It is naive to think that North Korea will soon adopt economic reform. But South Korea and its allies can provide carrots so that the communist country can open its economy to the outside world. Economic reform is the only way of nudging the starving North out of hunger.
Yang Hyong-sop, the 86-year-old vice chairman of the Supreme People’s Assembly, has reportedly told the Associated Press (AP) that Kim Jung-un was reviewing the possibility of economic reform. He purportedly said Kim is focusing on creating a knowledge-based economy and is studying cases of economic reform in other countries, including China.
The alleged statement is worth praising. It is premature to conclude that Pyongyang has decided to go down the path of economic reform. North Korea's state media did not carry the AP interview. It is still unclear whether the foreign-educated Jung-un is different from his father on economic reform. A full reading of the AP report indicates no change in the North’s stance.
Reform is the word the late North Korean leader Kim Jong-il dreaded most. He ruled out any possibility of economic reform during his life.
His abhorrence of reform has made the North one of the world’s poorest countries, with people subsisting on a minimum amount of rationed food.
Regardless of Yang’s statement, all countries, excluding North Korea, have not an iota of doubt that economic reform is the only way for the prosperity of the people.
Pyongyang has used the term economic improvement, not economic reform. Economic improvement means a limited opening of the economy in special economic zones while strengthening its totalitarian political system.

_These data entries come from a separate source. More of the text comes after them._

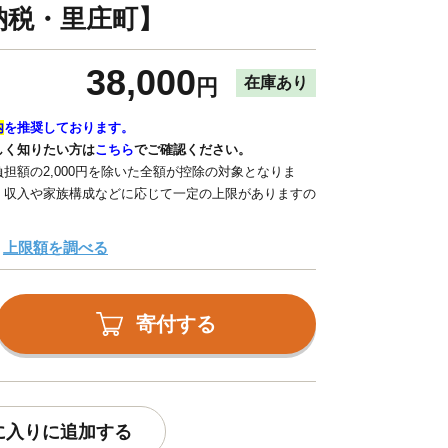
納税・里庄町】
38,000
在庫あり
円
内
を推奨しております。
しく知りたい方は
こちら
でご確認ください。
担額の2,000円を除いた全額が控除の対象となりま
、収入や家族構成などに応じて一定の上限がありますの
上限額を調べる
寄付する
に入りに追加する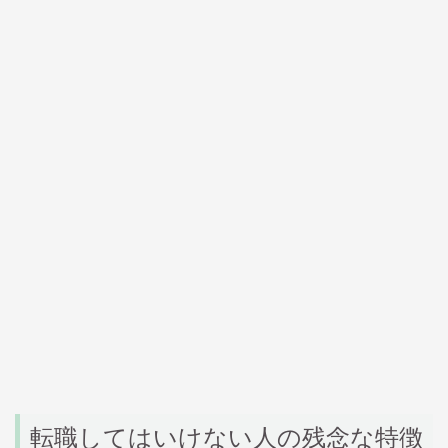
転職してはいけない人の残念な特徴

The North can be successful in neither economic reform nor improvement unless it scraps its nuclear weapons, a precondition for normalization of ties with the outside world. It will never see its economic turnaround as long as it insists on isolation, confrontation and brinkmanship.
Without international support, Pyongyang will never be successful economically. Little foreign investment will flow into the impoverished country.
South Korea, and its allies, including the United States, could propose the replacement of the armistice by a peace treaty. Seoul should back the swapping of diplomatic missions between Washington and Pyongyang. It means the removal of the North’s fear of the imagined U.S. attack. The United States and China should also openly back any economic reform by the North. This implies an implicit guarantee of its political status quo.
Before signing a peace treaty, it is fantasy to imagine that the North will carry out full-scale economic reform. The foreign-educated Jung-un needs a new way of thinking and new initiatives.
North Korea can adopt the Chinese development model featuring economic opening up without political reform. The outside world needs to create an environment so that it will ultimately appreciate the fruits of economic reform. Its state slogan should shift to the promotion of economic prosperity from pursuing a military-first strategy.